◆ TASK TO COMPLETE: Extract all lines in the data that contain the word "隔空播放与接力".

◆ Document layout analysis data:
┏━━

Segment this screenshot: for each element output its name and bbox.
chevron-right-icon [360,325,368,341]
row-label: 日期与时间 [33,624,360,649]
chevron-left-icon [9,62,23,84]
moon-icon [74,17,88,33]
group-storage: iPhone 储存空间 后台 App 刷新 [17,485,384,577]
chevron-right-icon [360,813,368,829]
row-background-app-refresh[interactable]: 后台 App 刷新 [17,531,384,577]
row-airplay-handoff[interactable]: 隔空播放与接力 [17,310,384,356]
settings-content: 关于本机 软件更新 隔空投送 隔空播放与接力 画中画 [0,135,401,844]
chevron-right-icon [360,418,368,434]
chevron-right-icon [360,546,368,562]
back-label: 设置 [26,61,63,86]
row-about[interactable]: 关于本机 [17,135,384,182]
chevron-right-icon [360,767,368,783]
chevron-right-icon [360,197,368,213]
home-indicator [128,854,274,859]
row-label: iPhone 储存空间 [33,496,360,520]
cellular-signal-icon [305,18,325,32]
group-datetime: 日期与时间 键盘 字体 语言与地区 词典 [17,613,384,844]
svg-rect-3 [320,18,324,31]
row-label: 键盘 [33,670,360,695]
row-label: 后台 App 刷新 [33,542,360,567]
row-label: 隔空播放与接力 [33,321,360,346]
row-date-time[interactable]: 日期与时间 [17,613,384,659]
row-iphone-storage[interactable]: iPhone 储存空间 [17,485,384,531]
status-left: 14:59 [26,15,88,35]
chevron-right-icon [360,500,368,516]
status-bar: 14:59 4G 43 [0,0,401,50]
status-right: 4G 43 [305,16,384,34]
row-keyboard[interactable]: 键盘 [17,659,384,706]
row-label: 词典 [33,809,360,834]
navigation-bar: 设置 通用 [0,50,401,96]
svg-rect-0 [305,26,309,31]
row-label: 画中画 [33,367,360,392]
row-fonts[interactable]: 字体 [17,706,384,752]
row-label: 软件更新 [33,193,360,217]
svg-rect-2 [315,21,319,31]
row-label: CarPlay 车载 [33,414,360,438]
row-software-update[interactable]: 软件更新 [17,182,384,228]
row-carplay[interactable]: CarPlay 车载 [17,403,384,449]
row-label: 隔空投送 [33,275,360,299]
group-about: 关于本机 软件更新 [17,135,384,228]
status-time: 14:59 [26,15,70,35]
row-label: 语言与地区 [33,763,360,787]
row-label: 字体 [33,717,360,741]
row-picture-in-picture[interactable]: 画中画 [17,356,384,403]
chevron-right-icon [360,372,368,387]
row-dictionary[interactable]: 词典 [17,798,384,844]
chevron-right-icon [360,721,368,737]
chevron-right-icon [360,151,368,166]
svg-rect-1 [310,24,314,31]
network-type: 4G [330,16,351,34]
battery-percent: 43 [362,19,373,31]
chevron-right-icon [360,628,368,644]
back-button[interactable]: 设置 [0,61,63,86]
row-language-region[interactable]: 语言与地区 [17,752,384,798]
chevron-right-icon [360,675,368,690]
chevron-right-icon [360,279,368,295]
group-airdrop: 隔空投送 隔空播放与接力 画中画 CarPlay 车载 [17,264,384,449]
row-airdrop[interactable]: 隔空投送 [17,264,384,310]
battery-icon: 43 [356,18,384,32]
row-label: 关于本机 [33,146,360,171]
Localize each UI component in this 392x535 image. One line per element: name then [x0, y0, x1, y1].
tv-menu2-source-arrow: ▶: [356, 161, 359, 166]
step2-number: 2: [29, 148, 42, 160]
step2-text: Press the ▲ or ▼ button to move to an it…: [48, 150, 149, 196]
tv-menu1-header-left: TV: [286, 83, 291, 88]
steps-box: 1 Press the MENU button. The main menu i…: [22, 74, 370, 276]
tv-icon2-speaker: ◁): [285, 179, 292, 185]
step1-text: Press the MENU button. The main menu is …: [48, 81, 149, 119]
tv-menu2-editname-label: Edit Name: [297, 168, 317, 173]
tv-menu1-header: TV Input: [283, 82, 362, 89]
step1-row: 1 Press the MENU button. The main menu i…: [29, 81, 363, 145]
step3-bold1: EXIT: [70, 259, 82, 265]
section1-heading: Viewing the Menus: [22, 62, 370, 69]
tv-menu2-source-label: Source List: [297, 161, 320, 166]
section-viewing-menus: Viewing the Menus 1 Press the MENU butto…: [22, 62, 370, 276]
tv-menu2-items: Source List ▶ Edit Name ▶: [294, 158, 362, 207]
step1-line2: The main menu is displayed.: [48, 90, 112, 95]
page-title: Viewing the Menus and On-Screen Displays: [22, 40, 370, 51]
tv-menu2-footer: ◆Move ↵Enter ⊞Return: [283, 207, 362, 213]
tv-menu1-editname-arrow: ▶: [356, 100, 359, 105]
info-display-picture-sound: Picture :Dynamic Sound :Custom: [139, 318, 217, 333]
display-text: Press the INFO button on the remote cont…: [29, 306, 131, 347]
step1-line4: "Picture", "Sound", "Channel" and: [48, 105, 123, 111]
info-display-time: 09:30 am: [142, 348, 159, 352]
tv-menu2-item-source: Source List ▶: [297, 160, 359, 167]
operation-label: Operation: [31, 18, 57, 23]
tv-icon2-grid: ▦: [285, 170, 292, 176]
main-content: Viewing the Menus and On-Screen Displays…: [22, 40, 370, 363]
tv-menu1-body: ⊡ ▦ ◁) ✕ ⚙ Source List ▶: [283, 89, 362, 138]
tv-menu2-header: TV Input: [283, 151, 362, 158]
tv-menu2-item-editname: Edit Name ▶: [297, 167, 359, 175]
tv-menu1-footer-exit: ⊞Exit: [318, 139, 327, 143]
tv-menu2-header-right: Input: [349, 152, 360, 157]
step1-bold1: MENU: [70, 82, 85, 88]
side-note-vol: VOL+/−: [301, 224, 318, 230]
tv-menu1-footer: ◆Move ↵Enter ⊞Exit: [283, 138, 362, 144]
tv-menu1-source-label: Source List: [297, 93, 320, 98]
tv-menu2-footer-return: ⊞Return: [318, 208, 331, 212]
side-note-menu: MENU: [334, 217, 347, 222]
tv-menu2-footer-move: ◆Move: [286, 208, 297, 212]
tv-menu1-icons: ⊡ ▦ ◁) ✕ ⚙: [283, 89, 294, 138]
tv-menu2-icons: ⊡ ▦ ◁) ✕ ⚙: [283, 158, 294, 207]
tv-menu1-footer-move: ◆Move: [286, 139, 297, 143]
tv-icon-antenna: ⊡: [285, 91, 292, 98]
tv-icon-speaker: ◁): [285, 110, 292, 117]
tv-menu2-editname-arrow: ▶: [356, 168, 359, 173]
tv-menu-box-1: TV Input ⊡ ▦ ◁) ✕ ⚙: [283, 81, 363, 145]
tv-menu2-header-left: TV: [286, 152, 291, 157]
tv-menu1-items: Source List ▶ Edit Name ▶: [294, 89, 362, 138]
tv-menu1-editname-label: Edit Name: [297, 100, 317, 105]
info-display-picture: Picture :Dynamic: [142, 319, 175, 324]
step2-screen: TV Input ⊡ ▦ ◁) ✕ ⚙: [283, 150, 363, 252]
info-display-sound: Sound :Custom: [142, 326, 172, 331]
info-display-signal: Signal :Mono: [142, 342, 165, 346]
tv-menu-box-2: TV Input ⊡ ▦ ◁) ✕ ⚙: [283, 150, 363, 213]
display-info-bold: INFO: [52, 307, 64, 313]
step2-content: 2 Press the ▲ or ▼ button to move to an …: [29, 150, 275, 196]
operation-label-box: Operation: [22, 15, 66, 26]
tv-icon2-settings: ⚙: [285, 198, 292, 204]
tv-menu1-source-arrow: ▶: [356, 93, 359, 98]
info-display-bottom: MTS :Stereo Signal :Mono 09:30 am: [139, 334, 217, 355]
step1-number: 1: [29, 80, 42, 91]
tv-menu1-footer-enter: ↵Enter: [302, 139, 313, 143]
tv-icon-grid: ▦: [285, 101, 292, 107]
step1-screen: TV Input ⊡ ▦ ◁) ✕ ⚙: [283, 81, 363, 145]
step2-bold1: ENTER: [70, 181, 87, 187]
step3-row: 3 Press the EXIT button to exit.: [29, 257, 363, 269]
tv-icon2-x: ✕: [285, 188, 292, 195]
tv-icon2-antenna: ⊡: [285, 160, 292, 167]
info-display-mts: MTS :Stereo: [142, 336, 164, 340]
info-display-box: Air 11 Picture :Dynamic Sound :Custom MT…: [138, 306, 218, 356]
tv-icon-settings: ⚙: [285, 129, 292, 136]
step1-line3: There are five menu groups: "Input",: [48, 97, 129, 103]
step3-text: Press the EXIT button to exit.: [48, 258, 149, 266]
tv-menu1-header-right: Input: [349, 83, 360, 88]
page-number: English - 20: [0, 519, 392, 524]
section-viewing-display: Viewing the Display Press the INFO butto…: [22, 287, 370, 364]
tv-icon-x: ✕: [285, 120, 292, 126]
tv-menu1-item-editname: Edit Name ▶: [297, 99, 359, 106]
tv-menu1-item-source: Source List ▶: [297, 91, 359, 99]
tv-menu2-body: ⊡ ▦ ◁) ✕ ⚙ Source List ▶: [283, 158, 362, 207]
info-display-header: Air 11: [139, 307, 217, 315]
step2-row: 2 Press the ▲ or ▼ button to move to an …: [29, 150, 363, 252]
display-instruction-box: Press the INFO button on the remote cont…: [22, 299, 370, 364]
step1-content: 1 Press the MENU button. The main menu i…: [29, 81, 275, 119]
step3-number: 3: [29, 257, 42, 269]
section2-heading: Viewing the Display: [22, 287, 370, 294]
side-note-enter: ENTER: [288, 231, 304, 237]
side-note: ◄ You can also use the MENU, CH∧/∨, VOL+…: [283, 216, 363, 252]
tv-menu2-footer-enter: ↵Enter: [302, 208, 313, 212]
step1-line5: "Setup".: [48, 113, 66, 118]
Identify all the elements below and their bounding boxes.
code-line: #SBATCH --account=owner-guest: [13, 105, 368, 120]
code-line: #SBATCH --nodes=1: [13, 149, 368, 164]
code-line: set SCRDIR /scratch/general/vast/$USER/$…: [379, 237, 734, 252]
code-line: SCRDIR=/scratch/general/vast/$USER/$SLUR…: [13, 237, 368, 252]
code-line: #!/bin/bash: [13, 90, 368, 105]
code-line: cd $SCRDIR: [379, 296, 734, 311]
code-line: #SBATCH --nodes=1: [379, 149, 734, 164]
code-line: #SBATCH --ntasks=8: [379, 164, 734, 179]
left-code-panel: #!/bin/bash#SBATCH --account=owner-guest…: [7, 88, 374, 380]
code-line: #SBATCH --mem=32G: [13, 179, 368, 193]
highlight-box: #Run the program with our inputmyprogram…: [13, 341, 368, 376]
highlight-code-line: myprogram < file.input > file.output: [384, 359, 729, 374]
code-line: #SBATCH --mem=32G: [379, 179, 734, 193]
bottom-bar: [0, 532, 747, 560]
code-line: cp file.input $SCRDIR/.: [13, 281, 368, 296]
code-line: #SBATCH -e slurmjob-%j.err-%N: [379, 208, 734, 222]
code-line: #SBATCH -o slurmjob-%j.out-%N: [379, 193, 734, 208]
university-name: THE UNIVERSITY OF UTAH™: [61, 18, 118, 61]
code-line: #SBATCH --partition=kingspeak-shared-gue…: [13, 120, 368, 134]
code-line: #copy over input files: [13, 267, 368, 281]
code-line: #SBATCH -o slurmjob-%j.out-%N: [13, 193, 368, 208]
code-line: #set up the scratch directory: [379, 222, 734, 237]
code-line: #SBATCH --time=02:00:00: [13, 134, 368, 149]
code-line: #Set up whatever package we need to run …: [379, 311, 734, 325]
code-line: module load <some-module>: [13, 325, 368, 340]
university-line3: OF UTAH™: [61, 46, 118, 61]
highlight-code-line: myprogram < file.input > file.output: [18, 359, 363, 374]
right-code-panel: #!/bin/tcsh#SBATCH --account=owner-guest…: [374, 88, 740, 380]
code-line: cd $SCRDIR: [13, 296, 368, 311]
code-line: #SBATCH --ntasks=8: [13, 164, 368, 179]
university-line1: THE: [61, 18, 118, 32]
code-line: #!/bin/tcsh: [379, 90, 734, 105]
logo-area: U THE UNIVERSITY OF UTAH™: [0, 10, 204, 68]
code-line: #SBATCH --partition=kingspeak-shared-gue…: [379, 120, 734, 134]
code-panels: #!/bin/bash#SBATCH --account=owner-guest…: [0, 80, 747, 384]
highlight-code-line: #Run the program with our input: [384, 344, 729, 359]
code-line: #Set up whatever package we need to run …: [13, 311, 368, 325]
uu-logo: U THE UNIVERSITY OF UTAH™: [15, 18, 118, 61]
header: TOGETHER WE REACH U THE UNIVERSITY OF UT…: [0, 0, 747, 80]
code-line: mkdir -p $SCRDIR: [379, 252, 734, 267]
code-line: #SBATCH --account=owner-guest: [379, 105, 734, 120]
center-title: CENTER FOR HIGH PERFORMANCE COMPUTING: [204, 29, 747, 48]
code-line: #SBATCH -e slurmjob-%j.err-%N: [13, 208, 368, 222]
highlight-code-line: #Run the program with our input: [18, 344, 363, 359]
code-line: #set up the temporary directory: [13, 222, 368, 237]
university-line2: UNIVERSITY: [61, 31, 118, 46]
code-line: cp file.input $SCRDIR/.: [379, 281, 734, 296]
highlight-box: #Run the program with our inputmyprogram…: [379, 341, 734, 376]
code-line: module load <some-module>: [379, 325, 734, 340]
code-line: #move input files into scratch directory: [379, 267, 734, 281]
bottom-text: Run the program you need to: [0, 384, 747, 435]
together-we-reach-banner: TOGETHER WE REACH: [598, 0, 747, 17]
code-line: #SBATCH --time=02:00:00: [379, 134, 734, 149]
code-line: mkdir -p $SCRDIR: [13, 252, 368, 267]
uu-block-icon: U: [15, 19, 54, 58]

┗━━

◆ TASK OUTPUT:
row-airplay-handoff[interactable]: 隔空播放与接力 [17,310,384,356]
settings-content: 关于本机 软件更新 隔空投送 隔空播放与接力 画中画 [0,135,401,844]
row-label: 隔空播放与接力 [33,321,360,346]
group-airdrop: 隔空投送 隔空播放与接力 画中画 CarPlay 车载 [17,264,384,449]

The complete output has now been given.